I thought I was going to cry, I was ready for the cool liquid to run down my face, but I kept thinking about something that would give me courage, something pleasurable, like fear For children who get injections, their parents will comfort them and tell them to "think about something fun and happy". I used to sneer at this kind of behavior, but now I understand that this is indeed a great spiritual escape. Law.

Because I was so preoccupied with him that my sense of fear was dulled.

I'm so ashamed that I don't think of anything else.I was honestly thinking about this person, and I was still full of interest. It seemed that I was already mentally drunk.

I was still checking for omissions and filling in vacancies, and I said: "There is one more thing that is not very important."

This time I'm going to miss the appointment, so I have to tell him in advance.

"Egg purchase restrictions in supermarkets have been canceled this month."

Of course it is fake, and it is said that it will be sold for the whole of September - but I don't think he will know.

"You don't have to wait for me, I was really grateful before."

What else do people say when they chat?Is it the weather?

"The weather has been erratic recently, Mr.
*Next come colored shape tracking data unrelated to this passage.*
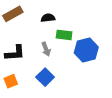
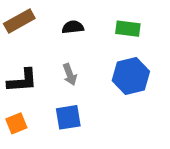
green rectangle: (64, 35) -> (128, 29), moved
blue square: (45, 77) -> (68, 117), turned 36

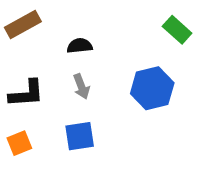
black semicircle: (73, 27) -> (80, 46), moved
green rectangle: (128, 29) -> (177, 30), moved, turned 35

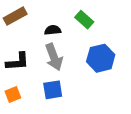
green rectangle: (177, 30) -> (84, 20), moved
gray arrow: (81, 86) -> (54, 57), size x1.6

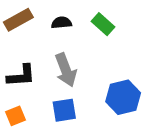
black semicircle: (53, 30) -> (61, 23), moved
blue hexagon: (101, 58) -> (123, 97), moved

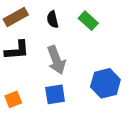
black semicircle: (61, 23) -> (53, 19), turned -98
black L-shape: (21, 76) -> (17, 50), moved

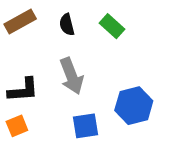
black L-shape: (17, 50) -> (23, 90), moved
blue square: (55, 94) -> (86, 126), moved

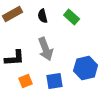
orange square: (17, 126) -> (26, 81), moved

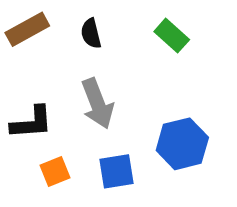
green rectangle: (72, 17) -> (172, 36), moved

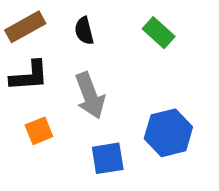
black L-shape: (32, 123) -> (29, 76), moved
orange square: (55, 171) -> (39, 131), moved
Dazai, please refrain from getting into the water or something, and don't get sick."

It's a pity, I want to say I hope he doesn't do it again, but I'm not qualified to discipline him, nor anyone else.I said it very tactfully, I hope he doesn't think it's good for me to meddle in my own business, but he has such a good personality, even if he hates me, he probably won't say anything out of concern for my face, wait, this is not moral kidnapping ?You are too bad.

My language began to become confused, and words became barren and scarce. If possible, I would like to give him the best blessings in the world, and hope that his life will always be sunny.

It doesn't matter if it's not me, anyone can at least be friends with him, whether it's a man or a woman, or a lover, and a lover is even better. If he is happy, let him live longer and make up for all the unhappiness in the past. In the following life, let him smile for a long time, it doesn't matter if he smiles at me, anyone is fine, in short, don't make him sad.If possible, please someone to take away my happiness and give it to him. He always seems to have a hard time enjoying himself.

These are all my imaginations. In fact, as long as he lives better, he can do whatever he wants. There is no need to follow the rules. But at least, I hope someone will tell him "you are such a good person".That person must not hesitate to miss the opportunity like me, don't be cowardly like me, be smarter, don't always guess his mind wrong like me, don't cause trouble for him like me.

I spoke very slowly and hesitatingly.It turned out that the voicemail was so long, it was enough for me to spit out all my thoughts.

My inductive ability is really poor. I don’t understand what I said before, I only talk nonsense in my heart, and I can’t say clever and flattering words. Even if I have all kinds of thoughts and blessings, they are all compressed into one sentence when they slip into my mouth. Dry words——

"I hope Mr. Dazai can always maintain a good mood, goodbye."

If possible, I really want to go to the summer festival with you.